Fierce competitions exist in both domestic and international markets. More and more executive managements realize that only through efficient information utilization, companies can then achieve maximum profits. As more and more information technologies are applied in different industries, companies nowadays have stored massive amount of valuable data, such as product, customer, accounting, marketing, inventory, and sales data. However, all these data often are located in various different operation systems; they have very different definitions and data structures. How to transfer these data into useable decision making supportive information is a key topic every enterprise is facing right now.
In IT industry, the Business Intelligence technology, or BI, is the golden key to solve the above mentioned problem. BI technology uses data warehouse to construct a base for storing aggregated data, which can be used in supporting traditional query and reporting functions, more advanced multidimensional data analysis and very complex data mining techniques. Many researches show that having business intelligence applications in an enterprise is one key part in keeping the competitive advantages in nowadays market environment.

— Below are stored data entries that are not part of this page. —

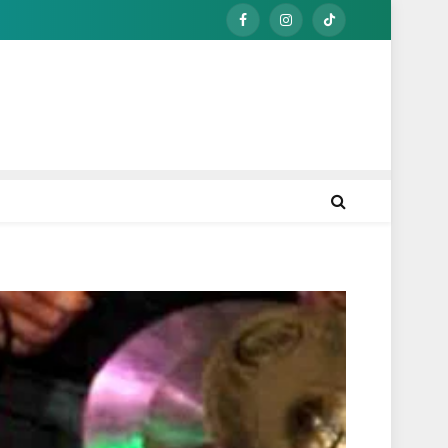
Facebook
Instagram
TikTok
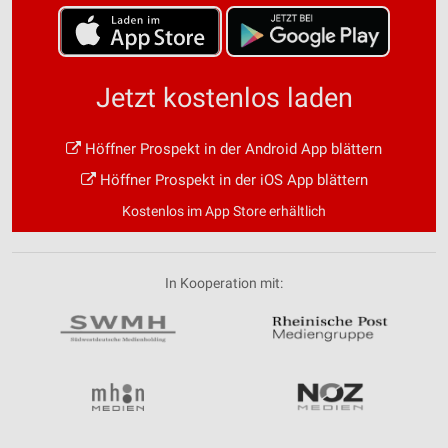
Jetzt kostenlos laden
Höffner Prospekt in der Android App blättern
Höffner Prospekt in der iOS App blättern
Kostenlos im App Store erhältlich
In Kooperation mit:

● Data Mining: Identify Problems, Discover Hidden Patterns, and Realize True Intelligence – to Predict Future
Similar to mining precious stones, mining can also be applied on a data warehouse, and discover unexpected results from data. It is one step further to OLAP. For example, a business user is able to find out a saving product's performance of a specific region of last year by using multidimensional analysis. If the question is about why a certain saving product's performance of a specific region suddenly increased or decreased, or to ask how a saving product will do in a specific region, then data mining tools are able to help answering these questions.

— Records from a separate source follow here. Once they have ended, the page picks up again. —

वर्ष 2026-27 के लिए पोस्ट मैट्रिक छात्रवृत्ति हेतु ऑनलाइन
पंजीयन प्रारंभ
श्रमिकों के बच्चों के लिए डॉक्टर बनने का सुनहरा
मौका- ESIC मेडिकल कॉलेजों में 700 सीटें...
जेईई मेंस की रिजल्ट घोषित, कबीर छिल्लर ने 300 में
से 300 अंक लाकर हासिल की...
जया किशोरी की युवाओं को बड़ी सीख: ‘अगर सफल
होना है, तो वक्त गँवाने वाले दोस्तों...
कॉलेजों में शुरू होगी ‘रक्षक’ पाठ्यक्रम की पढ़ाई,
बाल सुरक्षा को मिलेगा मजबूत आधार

In simple term, data mining utilizes statistical and analytical mathematical solutions, combining them with artificial intelligence techniques, such as self-learning and neuron networks, to search for inter relationship among data. Such relationships usually reflect positive or negative correlations between different data group. A careful observer is able to obtain insights from these correlations and to apply these insights into business operations, helping decision makers to gain competitive advantages before others do.